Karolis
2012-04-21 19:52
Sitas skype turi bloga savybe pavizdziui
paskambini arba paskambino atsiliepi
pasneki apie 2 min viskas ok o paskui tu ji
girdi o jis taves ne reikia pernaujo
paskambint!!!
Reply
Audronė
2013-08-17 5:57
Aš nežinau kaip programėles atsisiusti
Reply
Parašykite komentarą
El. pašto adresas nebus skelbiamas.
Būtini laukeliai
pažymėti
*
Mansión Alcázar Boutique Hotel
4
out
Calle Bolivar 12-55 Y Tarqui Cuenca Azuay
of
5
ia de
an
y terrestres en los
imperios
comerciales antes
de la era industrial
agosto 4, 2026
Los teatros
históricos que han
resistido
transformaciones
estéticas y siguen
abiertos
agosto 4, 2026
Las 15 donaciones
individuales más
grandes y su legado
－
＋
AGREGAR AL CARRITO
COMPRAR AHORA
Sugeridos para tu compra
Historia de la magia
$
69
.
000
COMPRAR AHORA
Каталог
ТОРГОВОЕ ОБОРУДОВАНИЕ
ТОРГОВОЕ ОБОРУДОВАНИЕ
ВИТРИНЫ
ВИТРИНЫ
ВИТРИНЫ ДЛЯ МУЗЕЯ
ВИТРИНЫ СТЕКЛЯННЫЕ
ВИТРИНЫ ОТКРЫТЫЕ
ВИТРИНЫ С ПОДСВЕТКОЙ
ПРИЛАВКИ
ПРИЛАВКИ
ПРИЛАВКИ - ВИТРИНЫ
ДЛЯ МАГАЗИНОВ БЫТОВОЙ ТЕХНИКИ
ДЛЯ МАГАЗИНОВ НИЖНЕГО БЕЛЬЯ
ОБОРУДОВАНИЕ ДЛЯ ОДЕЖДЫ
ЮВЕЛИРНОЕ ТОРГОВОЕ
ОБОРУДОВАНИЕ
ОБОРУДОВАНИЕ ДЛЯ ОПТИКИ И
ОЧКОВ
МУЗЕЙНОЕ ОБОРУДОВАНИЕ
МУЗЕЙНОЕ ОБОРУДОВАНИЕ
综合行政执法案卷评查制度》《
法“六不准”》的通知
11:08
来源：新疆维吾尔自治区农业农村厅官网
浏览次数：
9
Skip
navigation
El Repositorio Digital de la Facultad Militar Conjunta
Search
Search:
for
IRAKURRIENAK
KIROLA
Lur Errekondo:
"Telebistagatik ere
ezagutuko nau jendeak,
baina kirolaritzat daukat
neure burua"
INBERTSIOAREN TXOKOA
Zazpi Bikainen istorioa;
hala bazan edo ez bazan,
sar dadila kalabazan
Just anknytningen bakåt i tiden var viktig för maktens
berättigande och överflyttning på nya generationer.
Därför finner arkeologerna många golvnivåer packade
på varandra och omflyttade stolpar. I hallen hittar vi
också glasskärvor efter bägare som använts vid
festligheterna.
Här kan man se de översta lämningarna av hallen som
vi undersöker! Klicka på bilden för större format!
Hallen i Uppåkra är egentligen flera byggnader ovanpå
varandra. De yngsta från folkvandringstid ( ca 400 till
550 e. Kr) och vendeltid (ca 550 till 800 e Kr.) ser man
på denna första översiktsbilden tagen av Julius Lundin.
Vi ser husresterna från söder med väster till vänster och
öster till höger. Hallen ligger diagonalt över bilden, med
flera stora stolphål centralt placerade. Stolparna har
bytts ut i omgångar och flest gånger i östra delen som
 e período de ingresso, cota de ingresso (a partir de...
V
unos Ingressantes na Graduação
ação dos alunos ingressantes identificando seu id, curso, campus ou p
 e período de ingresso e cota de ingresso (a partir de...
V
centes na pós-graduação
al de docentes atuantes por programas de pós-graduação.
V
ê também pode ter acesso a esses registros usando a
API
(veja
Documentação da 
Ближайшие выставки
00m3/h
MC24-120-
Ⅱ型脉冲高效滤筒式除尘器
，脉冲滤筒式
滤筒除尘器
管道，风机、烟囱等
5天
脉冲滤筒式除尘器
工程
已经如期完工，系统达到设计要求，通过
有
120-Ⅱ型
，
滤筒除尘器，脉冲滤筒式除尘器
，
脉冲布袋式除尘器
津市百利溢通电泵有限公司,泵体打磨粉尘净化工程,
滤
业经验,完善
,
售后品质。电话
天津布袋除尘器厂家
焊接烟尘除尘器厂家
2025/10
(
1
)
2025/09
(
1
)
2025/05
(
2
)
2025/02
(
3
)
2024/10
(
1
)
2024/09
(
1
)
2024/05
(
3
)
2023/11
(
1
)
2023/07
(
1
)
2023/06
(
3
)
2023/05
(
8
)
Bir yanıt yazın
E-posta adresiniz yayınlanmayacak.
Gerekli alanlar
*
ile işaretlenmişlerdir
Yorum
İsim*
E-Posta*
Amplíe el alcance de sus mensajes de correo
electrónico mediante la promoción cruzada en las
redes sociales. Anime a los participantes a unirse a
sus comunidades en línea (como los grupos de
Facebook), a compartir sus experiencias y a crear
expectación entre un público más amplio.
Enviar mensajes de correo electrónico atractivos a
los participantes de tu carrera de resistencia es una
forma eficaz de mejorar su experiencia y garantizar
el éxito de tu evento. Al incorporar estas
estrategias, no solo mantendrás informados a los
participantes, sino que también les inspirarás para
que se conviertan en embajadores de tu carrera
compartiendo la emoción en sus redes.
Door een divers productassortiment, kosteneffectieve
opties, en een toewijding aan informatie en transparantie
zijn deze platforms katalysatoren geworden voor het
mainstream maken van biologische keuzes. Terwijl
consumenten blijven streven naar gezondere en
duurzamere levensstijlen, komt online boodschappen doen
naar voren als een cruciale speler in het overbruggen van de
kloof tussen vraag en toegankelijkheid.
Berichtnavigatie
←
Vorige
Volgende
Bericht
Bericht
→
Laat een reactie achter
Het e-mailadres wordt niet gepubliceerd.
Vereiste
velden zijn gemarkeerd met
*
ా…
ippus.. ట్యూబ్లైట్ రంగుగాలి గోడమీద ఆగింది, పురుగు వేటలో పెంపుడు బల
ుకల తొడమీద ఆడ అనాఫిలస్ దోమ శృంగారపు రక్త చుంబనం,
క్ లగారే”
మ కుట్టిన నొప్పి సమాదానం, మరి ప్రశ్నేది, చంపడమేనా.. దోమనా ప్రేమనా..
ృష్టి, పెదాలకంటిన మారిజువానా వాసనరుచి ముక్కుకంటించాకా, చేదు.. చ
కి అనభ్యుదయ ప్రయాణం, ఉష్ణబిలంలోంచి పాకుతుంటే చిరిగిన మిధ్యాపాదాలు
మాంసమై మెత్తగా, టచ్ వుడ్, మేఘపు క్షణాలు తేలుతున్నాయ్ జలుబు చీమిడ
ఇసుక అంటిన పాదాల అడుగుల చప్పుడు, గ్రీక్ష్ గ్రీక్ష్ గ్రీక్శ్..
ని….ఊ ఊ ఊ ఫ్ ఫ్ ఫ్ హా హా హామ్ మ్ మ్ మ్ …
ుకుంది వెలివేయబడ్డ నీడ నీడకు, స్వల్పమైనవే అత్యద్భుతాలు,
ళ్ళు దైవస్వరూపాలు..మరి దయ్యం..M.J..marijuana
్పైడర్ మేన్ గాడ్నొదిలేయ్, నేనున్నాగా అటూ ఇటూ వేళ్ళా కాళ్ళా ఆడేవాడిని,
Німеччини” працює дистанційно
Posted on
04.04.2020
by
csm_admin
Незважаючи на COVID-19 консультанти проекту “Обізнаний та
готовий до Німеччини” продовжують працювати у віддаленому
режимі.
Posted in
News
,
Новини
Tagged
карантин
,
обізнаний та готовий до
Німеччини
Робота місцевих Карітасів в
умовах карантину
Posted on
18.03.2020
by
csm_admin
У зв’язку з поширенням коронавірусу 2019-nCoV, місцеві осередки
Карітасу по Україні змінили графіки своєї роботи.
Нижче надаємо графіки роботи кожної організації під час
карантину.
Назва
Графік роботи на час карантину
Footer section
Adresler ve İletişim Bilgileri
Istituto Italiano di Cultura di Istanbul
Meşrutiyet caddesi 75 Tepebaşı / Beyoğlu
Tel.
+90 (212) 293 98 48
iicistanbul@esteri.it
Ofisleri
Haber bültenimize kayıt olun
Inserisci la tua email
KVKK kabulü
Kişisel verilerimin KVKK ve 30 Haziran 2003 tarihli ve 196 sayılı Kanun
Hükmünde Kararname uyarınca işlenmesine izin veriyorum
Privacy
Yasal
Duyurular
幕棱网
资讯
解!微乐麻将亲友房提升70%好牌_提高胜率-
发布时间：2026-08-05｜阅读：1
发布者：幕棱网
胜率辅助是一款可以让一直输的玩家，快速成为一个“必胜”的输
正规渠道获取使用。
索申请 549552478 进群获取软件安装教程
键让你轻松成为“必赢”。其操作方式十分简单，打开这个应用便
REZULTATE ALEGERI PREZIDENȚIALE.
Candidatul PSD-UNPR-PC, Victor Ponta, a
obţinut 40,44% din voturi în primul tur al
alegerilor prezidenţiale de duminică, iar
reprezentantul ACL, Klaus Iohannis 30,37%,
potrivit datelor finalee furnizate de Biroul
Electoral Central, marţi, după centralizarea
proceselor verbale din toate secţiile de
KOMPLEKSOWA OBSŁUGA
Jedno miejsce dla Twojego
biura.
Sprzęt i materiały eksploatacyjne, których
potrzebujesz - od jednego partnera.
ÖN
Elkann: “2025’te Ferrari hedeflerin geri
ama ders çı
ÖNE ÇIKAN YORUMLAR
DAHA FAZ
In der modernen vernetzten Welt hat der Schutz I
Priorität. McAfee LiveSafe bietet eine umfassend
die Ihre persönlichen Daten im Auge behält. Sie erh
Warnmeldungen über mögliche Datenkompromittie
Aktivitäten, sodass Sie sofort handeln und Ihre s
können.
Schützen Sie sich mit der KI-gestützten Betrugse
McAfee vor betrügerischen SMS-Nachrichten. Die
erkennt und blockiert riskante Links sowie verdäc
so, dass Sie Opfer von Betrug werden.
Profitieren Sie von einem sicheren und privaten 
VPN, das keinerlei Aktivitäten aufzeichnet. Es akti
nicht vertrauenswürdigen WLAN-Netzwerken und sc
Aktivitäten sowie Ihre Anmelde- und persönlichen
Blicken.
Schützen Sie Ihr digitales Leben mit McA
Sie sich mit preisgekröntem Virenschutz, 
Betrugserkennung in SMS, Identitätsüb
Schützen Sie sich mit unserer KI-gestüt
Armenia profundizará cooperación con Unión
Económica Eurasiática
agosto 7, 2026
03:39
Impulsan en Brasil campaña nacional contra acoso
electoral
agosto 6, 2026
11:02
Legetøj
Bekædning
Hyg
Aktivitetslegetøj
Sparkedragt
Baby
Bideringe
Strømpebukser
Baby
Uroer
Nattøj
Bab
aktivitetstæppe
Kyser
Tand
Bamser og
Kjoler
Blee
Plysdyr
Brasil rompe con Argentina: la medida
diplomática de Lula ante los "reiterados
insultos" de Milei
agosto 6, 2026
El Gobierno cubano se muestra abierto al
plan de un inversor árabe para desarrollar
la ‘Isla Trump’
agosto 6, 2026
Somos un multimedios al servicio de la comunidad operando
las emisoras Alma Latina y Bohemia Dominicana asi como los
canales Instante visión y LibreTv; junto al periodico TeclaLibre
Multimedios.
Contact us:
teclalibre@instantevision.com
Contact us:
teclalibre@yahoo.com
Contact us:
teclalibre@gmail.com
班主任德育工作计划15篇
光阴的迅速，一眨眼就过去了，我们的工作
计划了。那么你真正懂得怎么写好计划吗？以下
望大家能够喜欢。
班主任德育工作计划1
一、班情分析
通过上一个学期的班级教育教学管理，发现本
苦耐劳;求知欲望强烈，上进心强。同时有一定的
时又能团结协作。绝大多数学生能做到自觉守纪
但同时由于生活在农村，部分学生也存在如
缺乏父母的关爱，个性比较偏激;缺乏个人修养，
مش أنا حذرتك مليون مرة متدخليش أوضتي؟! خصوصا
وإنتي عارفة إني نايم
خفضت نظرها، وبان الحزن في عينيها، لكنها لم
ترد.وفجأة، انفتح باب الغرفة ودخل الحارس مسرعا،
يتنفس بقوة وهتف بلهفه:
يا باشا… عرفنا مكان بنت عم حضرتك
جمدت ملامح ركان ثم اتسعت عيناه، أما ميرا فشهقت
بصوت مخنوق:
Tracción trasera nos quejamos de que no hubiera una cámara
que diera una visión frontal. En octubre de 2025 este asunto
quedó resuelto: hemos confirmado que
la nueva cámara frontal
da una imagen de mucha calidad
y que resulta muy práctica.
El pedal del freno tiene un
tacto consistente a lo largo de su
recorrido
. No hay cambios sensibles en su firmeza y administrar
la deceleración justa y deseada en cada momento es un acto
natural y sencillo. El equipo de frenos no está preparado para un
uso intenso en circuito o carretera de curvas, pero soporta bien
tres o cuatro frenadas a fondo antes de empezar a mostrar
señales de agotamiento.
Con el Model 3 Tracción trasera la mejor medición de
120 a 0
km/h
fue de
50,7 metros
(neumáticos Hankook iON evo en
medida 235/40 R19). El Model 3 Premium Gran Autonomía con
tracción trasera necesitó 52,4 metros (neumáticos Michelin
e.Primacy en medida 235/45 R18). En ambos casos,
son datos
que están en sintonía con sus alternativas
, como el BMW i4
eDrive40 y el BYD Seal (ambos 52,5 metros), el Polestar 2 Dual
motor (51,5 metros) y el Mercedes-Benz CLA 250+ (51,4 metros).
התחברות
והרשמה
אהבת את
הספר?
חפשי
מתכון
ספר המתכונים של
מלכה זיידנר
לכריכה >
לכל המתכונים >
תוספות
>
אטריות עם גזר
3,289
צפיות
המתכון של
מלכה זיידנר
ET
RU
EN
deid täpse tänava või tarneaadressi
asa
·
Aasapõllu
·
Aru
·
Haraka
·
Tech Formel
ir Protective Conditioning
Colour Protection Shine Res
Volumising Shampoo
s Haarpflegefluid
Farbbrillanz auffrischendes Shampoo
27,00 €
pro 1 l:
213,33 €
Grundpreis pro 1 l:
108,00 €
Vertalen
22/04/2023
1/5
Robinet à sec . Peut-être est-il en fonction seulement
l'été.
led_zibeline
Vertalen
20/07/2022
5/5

***

(Requirement): Copy out only the lines above from the one with "Facebook), a compartir" to the one with "participantes, sino que", inclusive, exactly as they stand.

(Answer area):
Facebook), a compartir sus experiencias y a crear
expectación entre un público más amplio.
Enviar mensajes de correo electrónico atractivos a
los participantes de tu carrera de resistencia es una
forma eficaz de mejorar su experiencia y garantizar
el éxito de tu evento. Al incorporar estas
estrategias, no solo mantendrás informados a los
participantes, sino que también les inspirarás para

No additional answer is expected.